To do - The answer must consist solely of the lines from the one with "Что такое смайлики?" through the last line of the data, copied exactly, with no pictures.

Extracted page text data -
=== Begin Enclosure ===
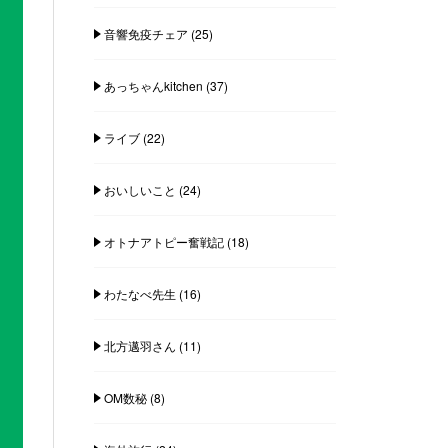
音響免疫チェア
(25)
あっちゃんkitchen
(37)
ライブ
(22)
おいしいこと
(24)
オトナアトピー奮戦記
(18)
わたなべ先生
(16)
北方邁羽さん
(11)
OM数秘
(8)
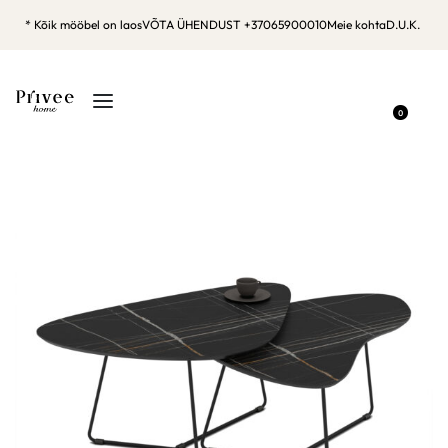
* Kõik mööbel on laos
VÕTA ÜHENDUST +37065900010
Meie kohta
D.U.K.
0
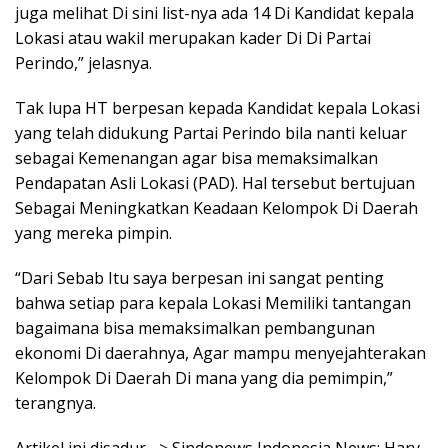
juga melihat Di sini list-nya ada 14 Di Kandidat kepala
Lokasi atau wakil merupakan kader Di Di Partai
Perindo,” jelasnya.
Tak lupa HT berpesan kepada Kandidat kepala Lokasi
yang telah didukung Partai Perindo bila nanti keluar
sebagai Kemenangan agar bisa memaksimalkan
Pendapatan Asli Lokasi (PAD). Hal tersebut bertujuan
Sebagai Meningkatkan Keadaan Kelompok Di Daerah
yang mereka pimpin.
“Dari Sebab Itu saya berpesan ini sangat penting
bahwa setiap para kepala Lokasi Memiliki tantangan
bagaimana bisa memaksimalkan pembangunan
ekonomi Di daerahnya, Agar mampu menyejahterakan
Kelompok Di Daerah Di mana yang dia pemimpin,”
terangnya.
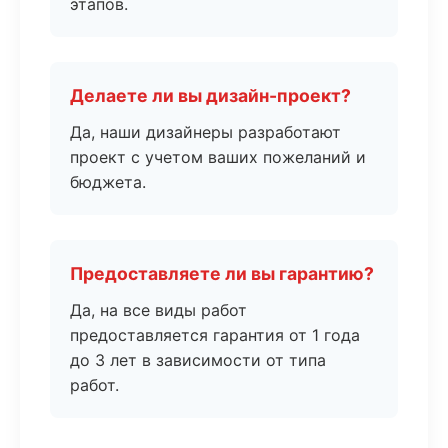
этапов.
Делаете ли вы дизайн-проект?
Да, наши дизайнеры разработают
проект с учетом ваших пожеланий и
бюджета.
Предоставляете ли вы гарантию?
Да, на все виды работ
предоставляется гарантия от 1 года
до 3 лет в зависимости от типа
работ.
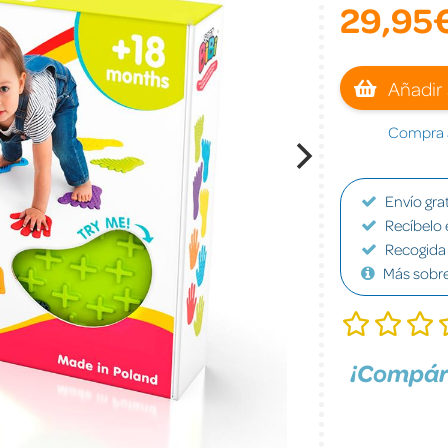
29,95
Añadir 
Compra a
Envío grat
Recíbelo 
Recogida 
Más sobr
¡Compár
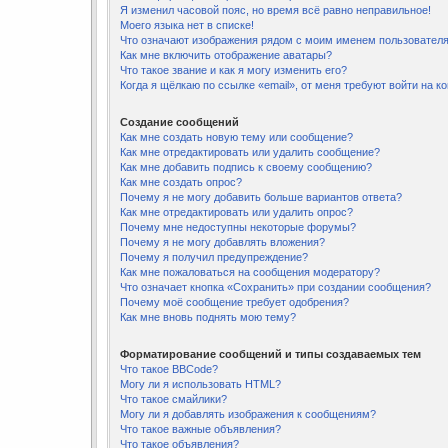
Я изменил часовой пояс, но время всё равно неправильное!
Моего языка нет в списке!
Что означают изображения рядом с моим именем пользовател
Как мне включить отображение аватары?
Что такое звание и как я могу изменить его?
Когда я щёлкаю по ссылке «email», от меня требуют войти на 
Создание сообщений
Как мне создать новую тему или сообщение?
Как мне отредактировать или удалить сообщение?
Как мне добавить подпись к своему сообщению?
Как мне создать опрос?
Почему я не могу добавить больше вариантов ответа?
Как мне отредактировать или удалить опрос?
Почему мне недоступны некоторые форумы?
Почему я не могу добавлять вложения?
Почему я получил предупреждение?
Как мне пожаловаться на сообщения модератору?
Что означает кнопка «Сохранить» при создании сообщения?
Почему моё сообщение требует одобрения?
Как мне вновь поднять мою тему?
Форматирование сообщений и типы создаваемых тем
Что такое BBCode?
Могу ли я использовать HTML?
Что такое смайлики?
Могу ли я добавлять изображения к сообщениям?
Что такое важные объявления?
Что такое объявления?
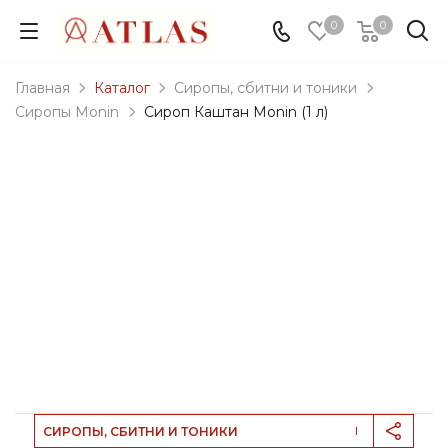
0
0
Главная
Каталог
Сиропы, сбитни и тоники
Сиропы Monin
Сироп Каштан Monin (1 л)
СИРОПЫ, СБИТНИ И ТОНИКИ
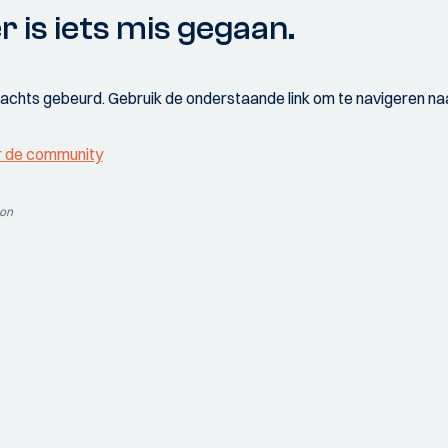
r is iets mis gegaan.
wachts gebeurd. Gebruik de onderstaande link om te navigeren naa
r de community
ion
=== End Enclosure ===
Task output -
Что такое смайлики?
Могу ли я добавлять изображения к сообщениям?
Что такое важные объявления?
Что такое объявления?
0
0
Главная
Каталог
Сиропы, сбитни и тоники
Сиропы Monin
Сироп Каштан Monin (1 л)
СИРОПЫ, СБИТНИ И ТОНИКИ
r is iets mis gegaan.
wachts gebeurd. Gebruik de onderstaande link om te navigeren naa
r de community
ion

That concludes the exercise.